In the previous blog about the program execution environment, we introduced the concept of stack unwinding with frame pointers as one of the techniques leveraged for profiling a program.

In this blog, we’ll see practically how we can build a simple sampling-based continuous profiler.

Since we don’t want the application to necessarily be instrumented, we can use the Linux kernel instrumentation. Thanks to eBPF we’re able to dynamically load and attach the profiler program to specific kernel entry points, limiting the introduced overhead by exchanging data with userspace through eBPF maps.

The goal is to calculate statistics about the time spent by a program on specific code paths.

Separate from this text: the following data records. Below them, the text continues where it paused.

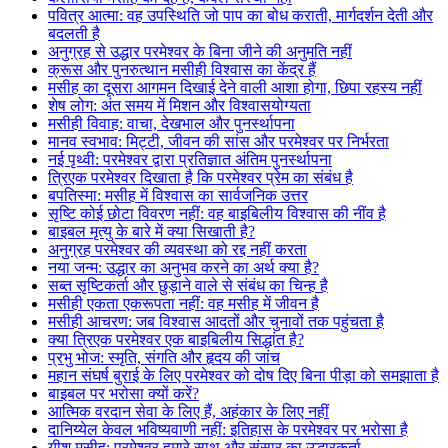
पवित्र आत्मा: वह उपस्थिति जो पाप का बोध कराती, मार्गदर्शन देती और
बदलती है
अनुग्रह से उद्धार परमेश्वर के बिना जीने की अनुमति नहीं
क्रूस और पुनरुत्थान मसीही विश्वास का केंद्र हैं
मसीह का दूसरा आगमन दिखाई देने वाली आशा होगा, छिपा रहस्य नहीं
शेष लोग: अंत समय में मिशन और विश्वासयोग्यता
मसीही विवाह: वाचा, देखभाल और पुनर्स्थापना
मानव स्वभाव: मिट्टी, जीवन की सांस और परमेश्वर पर निर्भरता
नई पृथ्वी: परमेश्वर द्वारा प्रतिज्ञात अंतिम पुनर्स्थापना
त्रिएक परमेश्वर दिखाता है कि परमेश्वर प्रेम का संबंध है
बपतिस्मा: मसीह में विश्वास का सार्वजनिक उत्तर
सृष्टि कोई छोटा विवरण नहीं: वह बाइबिलीय विश्वास की नींव है
बाइबल मृत्यु के बारे में क्या सिखाती है?
अनुग्रह परमेश्वर की व्यवस्था को रद्द नहीं करता
नया जन्म: उद्धार का अनुभव करने का अर्थ क्या है?
सब्त सृष्टिकर्ता और छुड़ाने वाले से संबंध का चिन्ह है
मसीही एकता एकरूपता नहीं: वह मसीह में जीवन है
मसीही आचरण: जब विश्वास आदतों और चुनावों तक पहुंचता है
क्या त्रिएक परमेश्वर एक बाइबिलीय सिद्धांत है?
प्रभु भोज: स्मृति, संगति और हृदय की जांच
महान संघर्ष बुराई के लिए परमेश्वर को दोष दिए बिना पीड़ा को समझाता है
बाइबल पर भरोसा क्यों करें?
आत्मिक वरदान सेवा के लिए हैं, अहंकार के लिए नहीं
दानिय्येल केवल भविष्यवाणी नहीं: इतिहास के परमेश्वर पर भरोसा है
यीशु मसीह: परमेश्वर हमारे साथ और संसार का उद्धारकर्ता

A possible implementation can be summarized with the following responsibilities:

  • to periodically sample stack traces
  • to collect samples
  • to calculate statistics with the samples
  • to resolve instruction pointer to symbols

These responsibilities can be assigned to two main components:

  • in kernel space, an eBPF program periodically samples stack traces for a specific process;
  • in userspace, a program loads and attaches the eBPF program to a periodic trigger, filter and consumes the samples to calculate the statistics, and resolves the subroutine’s symbols.

Kernel space

The main responsibility of the eBPF program count how often a specific code path is executed and create a histogram of the results. Also, it gathers the stack traces to be accessed from userspace.

We’ll use two data structures for this information:

  • an histogram eBPF BPF_MAP_TYPE_HASH map
  • a stack traces eBPF BPF_MAP_TYPE_STACK_TRACE map

histogram_stack_traces_structs

Histogram

We’ll store the histogram of sample counts for a particular code path in a BPF_MAP_TYPE_HASH eBPF hash map:

struct {
	__uint(type, BPF_MAP_TYPE_HASH);
	__type(key, histogram_key_t);
	__type(value, u64);
	__uint(max_entries, K_NUM_MAP_ENTRIES);
} histogram SEC(".maps");

The key of this map represents the identifier for a particular state-in-point of the stack and is a structure that contains:

  • PID;
  • kernel stack ID;
  • user stack ID:
typedef struct histogram_key {
	u32 pid;
	u32 kernel_stack_id;
	u32 user_stack_id;
} histogram_key_t;

The value of this map is a u64 to store stack trace counts.

Stack traces

To get the information about the running code path we can use the bpf_get_stackid eBPF helper.

eBPF helpers are functions that, as you might have guessed, simplify work. The bpf_get_stackid helper collects user and kernel stack frames by walking the user and kernel stacks and returns the ID of the state of the stack at a specific point in time.

More precisely from the eBPF Docs:

Walk a user or a kernel stack and return its id. To achieve this, the helper needs ctx, which is a pointer to the context on which the tracing program is executed, and a pointer to a map of type BPF_MAP_TYPE_STACK_TRACE.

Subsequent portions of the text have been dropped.